Jumanji is a 1995 American fantasy adventure film directed by Joe Johnston from a screenplay by Jonathan Hensleigh, Greg Taylor, and Jim Strain, based on the 1981 children's picture book of the same name by Chris Van Allsburg. The film is the first installment in the Jumanji film series.  It stars Robin Williams, Kirsten Dunst, David Alan Grier, Bonnie Hunt, Jonathan Hyde, and Bebe Neuwirth. The story centers on a supernatural board game that releases jungle-based hazards upon its players with every turn they take.

Jumanji was released on December 15, 1995, by Sony Pictures Releasing. The film received mixed reviews from critics, but was a box-office success, grossing $263 million worldwide on a budget of approximately $65 million. It was the tenth-highest-grossing film of 1995.

The film spawned an animated television series, which aired from 1996 to 1999, and was followed by a spin-off film, Zathura: A Space Adventure (2005), and two indirect sequels, Jumanji: Welcome to the Jungle (2017) and Jumanji: The Next Level (2019).

Plot

In 1969, Alan Parrish lives with his parents Sam and Carol in Brantford, New Hampshire. One day, he escapes a group of bullies and retreats to Sam's shoe factory. He meets his friend, Carl Bentley, who reveals a new shoe prototype he made by himself. Alan misplaces the shoe and damages a conveyor belt, but Carl takes responsibility and loses his job. After the bullies attack Alan and steal his bicycle, Alan follows the sound of tribal drumbeats to a construction site. He finds a board game called Jumanji, which was buried 100 years earlier, and brings it home.

That night, after arguing with Sam about attending a boarding school, Alan plans to run away, but his friend, Sarah Whittle, returns his bicycle. Alan shows her Jumanji and invites her to play. With each roll of the dice, the game piece moves by itself and a cryptic message describing the roll's outcome appears in the crystal ball at the center of the board. After Alan inadvertently rolls a five, a message tells him to wait in a jungle until someone rolls a five or eight, and he is sucked into the game. Shortly after, a swarm of bats appears and chases Sarah out of the mansion.
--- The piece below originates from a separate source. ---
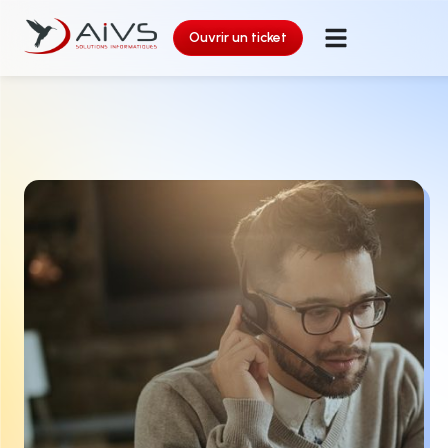
Ouvrir un ticket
Twenty-six years later, Judy and Peter Shepherd move into the now-vacant Parrish mansion with their aunt Nora, after their parents died in an accident on a ski trip in Canada the winter before. Discovering Jumanji in the attic, Judy and Peter begin playing it. Their rolls summon giant mosquitoes and swarms of monkeys. The game rules state everything will be restored when the game ends, so they continue playing. Peter then rolls a five which releases a lion and a grown-up Alan. As Alan makes his way out, he meets Carl, who is now working as a police officer. Alan, Judy, and Peter go to the now-abandoned shoe factory and learn that Sam abandoned the business to search for his son after his disappearance, until his 1991 death. Eventually, the factory closed, sending Brantford into economic decline.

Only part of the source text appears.